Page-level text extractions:
========
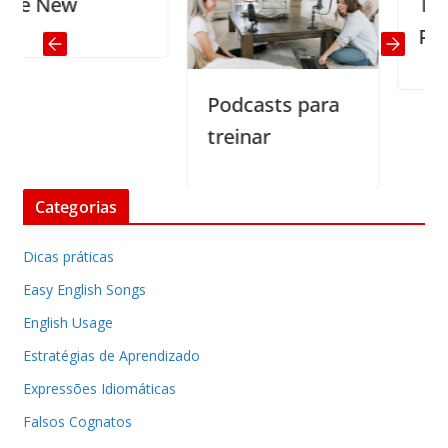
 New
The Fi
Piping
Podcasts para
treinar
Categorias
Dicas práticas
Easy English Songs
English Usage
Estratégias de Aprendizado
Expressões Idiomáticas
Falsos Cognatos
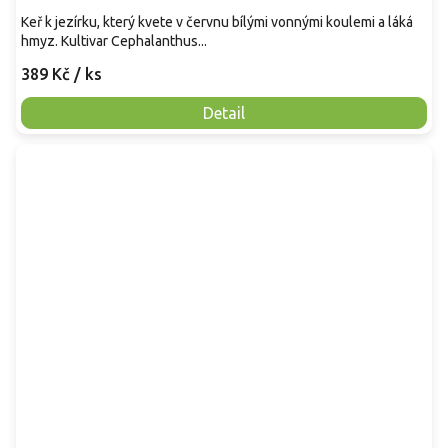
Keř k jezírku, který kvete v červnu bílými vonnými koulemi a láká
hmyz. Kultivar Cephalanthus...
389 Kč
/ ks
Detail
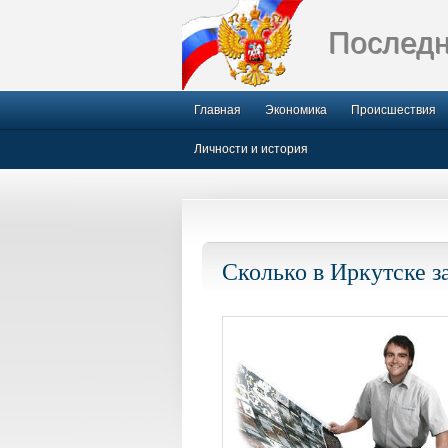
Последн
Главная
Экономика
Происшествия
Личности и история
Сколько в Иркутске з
========
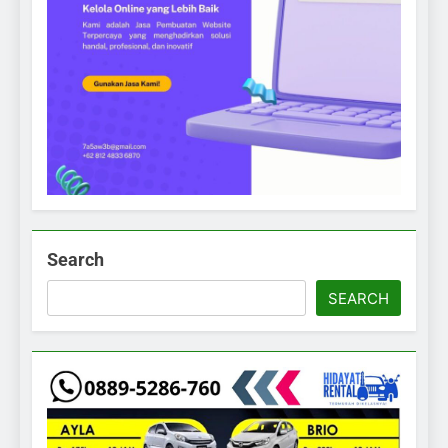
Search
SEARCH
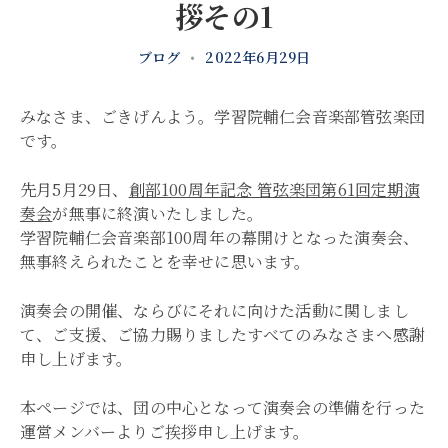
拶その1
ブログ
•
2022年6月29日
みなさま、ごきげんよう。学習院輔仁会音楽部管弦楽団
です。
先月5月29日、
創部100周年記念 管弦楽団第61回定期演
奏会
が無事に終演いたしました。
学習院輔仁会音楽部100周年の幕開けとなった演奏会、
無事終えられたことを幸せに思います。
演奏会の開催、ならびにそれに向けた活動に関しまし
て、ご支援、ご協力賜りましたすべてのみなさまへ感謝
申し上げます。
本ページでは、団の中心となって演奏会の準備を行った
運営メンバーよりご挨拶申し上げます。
========
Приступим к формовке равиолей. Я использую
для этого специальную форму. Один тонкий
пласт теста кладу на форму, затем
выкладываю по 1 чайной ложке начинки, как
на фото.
========
## YOUR OBJECTIVE
For each line of the entries that holds the word "форму", pull that line out.

## ANSWER SPACE
для этого специальную форму. Один тонкий
пласт теста кладу на форму, затем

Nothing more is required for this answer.